### What the exercise asks
Please return each of the entries below exactly as they appear.
= = =
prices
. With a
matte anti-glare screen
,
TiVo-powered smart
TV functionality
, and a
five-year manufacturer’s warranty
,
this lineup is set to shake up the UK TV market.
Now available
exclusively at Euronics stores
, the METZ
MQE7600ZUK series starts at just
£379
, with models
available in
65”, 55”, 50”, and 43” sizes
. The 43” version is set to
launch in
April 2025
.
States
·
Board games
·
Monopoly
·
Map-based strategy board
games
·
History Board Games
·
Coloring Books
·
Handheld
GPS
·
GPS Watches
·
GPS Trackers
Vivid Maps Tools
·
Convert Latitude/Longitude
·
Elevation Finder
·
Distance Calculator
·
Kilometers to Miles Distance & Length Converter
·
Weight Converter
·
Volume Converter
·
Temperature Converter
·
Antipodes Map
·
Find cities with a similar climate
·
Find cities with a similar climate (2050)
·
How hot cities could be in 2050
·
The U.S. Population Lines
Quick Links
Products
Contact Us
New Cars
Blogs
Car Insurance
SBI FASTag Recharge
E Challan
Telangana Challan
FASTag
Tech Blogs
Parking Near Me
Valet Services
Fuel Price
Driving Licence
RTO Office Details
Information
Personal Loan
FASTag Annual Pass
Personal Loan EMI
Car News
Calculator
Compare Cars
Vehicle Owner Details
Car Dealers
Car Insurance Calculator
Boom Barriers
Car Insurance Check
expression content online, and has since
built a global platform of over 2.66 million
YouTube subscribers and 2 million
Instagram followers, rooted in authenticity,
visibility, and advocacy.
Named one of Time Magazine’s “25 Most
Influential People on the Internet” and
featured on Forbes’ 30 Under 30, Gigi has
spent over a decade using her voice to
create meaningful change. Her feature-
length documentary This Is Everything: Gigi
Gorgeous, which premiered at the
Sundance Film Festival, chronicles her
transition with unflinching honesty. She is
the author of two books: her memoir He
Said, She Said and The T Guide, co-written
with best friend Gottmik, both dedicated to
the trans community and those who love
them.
= = =
### Answer space
prices
. With a
matte anti-glare screen
,
TiVo-powered smart
TV functionality
, and a
five-year manufacturer’s warranty
,
this lineup is set to shake up the UK TV market.
Now available
exclusively at Euronics stores
, the METZ
MQE7600ZUK series starts at just
£379
, with models
available in
65”, 55”, 50”, and 43” sizes
. The 43” version is set to
launch in
April 2025
.
States
·
Board games
·
Monopoly
·
Map-based strategy board
games
·
History Board Games
·
Coloring Books
·
Handheld
GPS
·
GPS Watches
·
GPS Trackers
Vivid Maps Tools
·
Convert Latitude/Longitude
·
Elevation Finder
·
Distance Calculator
·
Kilometers to Miles Distance & Length Converter
·
Weight Converter
·
Volume Converter
·
Temperature Converter
·
Antipodes Map
·
Find cities with a similar climate
·
Find cities with a similar climate (2050)
·
How hot cities could be in 2050
·
The U.S. Population Lines
Quick Links
Products
Contact Us
New Cars
Blogs
Car Insurance
SBI FASTag Recharge
E Challan
Telangana Challan
FASTag
Tech Blogs
Parking Near Me
Valet Services
Fuel Price
Driving Licence
RTO Office Details
Information
Personal Loan
FASTag Annual Pass
Personal Loan EMI
Car News
Calculator
Compare Cars
Vehicle Owner Details
Car Dealers
Car Insurance Calculator
Boom Barriers
Car Insurance Check
expression content online, and has since
built a global platform of over 2.66 million
YouTube subscribers and 2 million
Instagram followers, rooted in authenticity,
visibility, and advocacy.
Named one of Time Magazine’s “25 Most
Influential People on the Internet” and
featured on Forbes’ 30 Under 30, Gigi has
spent over a decade using her voice to
create meaningful change. Her feature-
length documentary This Is Everything: Gigi
Gorgeous, which premiered at the
Sundance Film Festival, chronicles her
transition with unflinching honesty. She is
the author of two books: her memoir He
Said, She Said and The T Guide, co-written
with best friend Gottmik, both dedicated to
the trans community and those who love
them.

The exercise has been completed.